In `@inline/package.json`:
- Line 48: The "files" entry currently hard-codes
"swc/target/wasm32-wasip1/release/swc_plugin_inline.wasm" which is brittle; add
a package.json prepack (or prepare) script that asserts the wasm artifact exists
(e.g., run a small node script or shell check that globs for swc/**/*.wasm or
the expected artifact names and exits non‑zero if none found) and fail the pack
if missing, and optionally replace the single hard-coded entry with a stable
pattern (e.g., include the directory "swc" or "swc/**/*.wasm" in the "files"
array) so changes to target triple/profile/crate name won’t silently drop the
artifact; reference the "files" array entry and add a "prepack" script key to
package.json that runs the existence check.

---

Outside diff comments:
In `@inline/package.json`:
- Around line 44-48: The prepack script only runs "build:bundle" (the Cargo/wasm
build) so published packages can contain stale/missing JS outputs under dist/
(dist/mod.js, dist/esbuild.js); update the package.json "prepack" entry to also
run the TypeScript build (e.g., invoke the existing JS build script before
build:bundle) or document/ensure the monorepo release pipeline always runs the
root/package-level build first; specifically modify the "prepack" script key to
chain the TS->JS build (the script that produces dist/) with "build:bundle" so
the files array entries referencing dist/ are freshly produced at pack time.

In `@state-api/package.json`:
- Around line 5-12: The package.json "keywords" array contains non-approved
terms; update the "keywords" field to use only approved category keywords
(testing, io, process, streams, concurrency, reactivity, interop, platform),
ensuring at least one is present; specifically replace "reactive" with
"reactivity" if intended and remove custom entries like "effection",
"effectionx", "state", "reducer", and "middleware" so the final "keywords" array
in package.json contains only allowed keywords (e.g., ["reactivity"] or another
approved set appropriate for this package).

🪄 Autofix (Beta)

Fix all unresolved CodeRabbit comments on this PR:

• Push a commit to this branch (recommended)
• Create a new PR with the fixes

---

ℹ️ Review info

⚙️ Run configuration

Configuration used: Path: .coderabbit.yaml

Review profile: ASSERTIVE

Plan: Pro

Run ID: 111d2dc7-d126-4a61-80ad-60be06da6a7c

📥 Commits

Reviewing files that changed from the base of the PR and between 6982b1c and 1a81edc.

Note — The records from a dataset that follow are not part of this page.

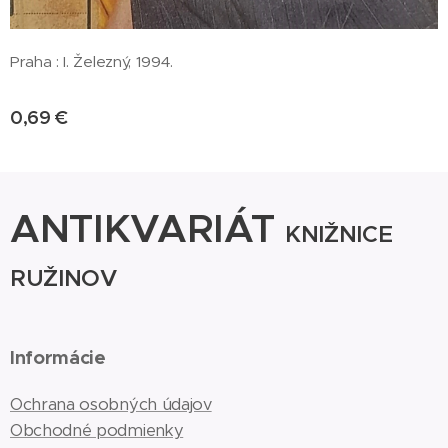
Praha : I. Železný, 1994.
0,69
€
ANTIKVARIÁT
KNIŽNICE
RUŽINOV
Informácie
Ochrana osobných údajov
Obchodné podmienky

📒 Files selected for processing (28)

• AGENTS.md
• bdd/package.json
• chain/package.json
• context-api/package.json
• converge/package.json
• effect-ts/package.json
• fetch/package.json
• fs/package.json
• fx/package.json
• inline/package.json
• jsonl-store/package.json
• middleware/package.json
• node/package.json
• process/package.json
• raf/package.json
• scope-eval/package.json
• signals/package.json
• state-api/package.json
• stream-helpers/package.json
• stream-yaml/package.json
• task-buffer/package.json
• test-adapter/package.json
• timebox/package.json
• tinyexec/package.json
• vitest/package.json
• watch/package.json
• websocket/package.json
• worker/package.json

[cowboyd]

Sometimes it is nice to have the sources for debugging, but I get the desire to have smaller packages. What's the reason?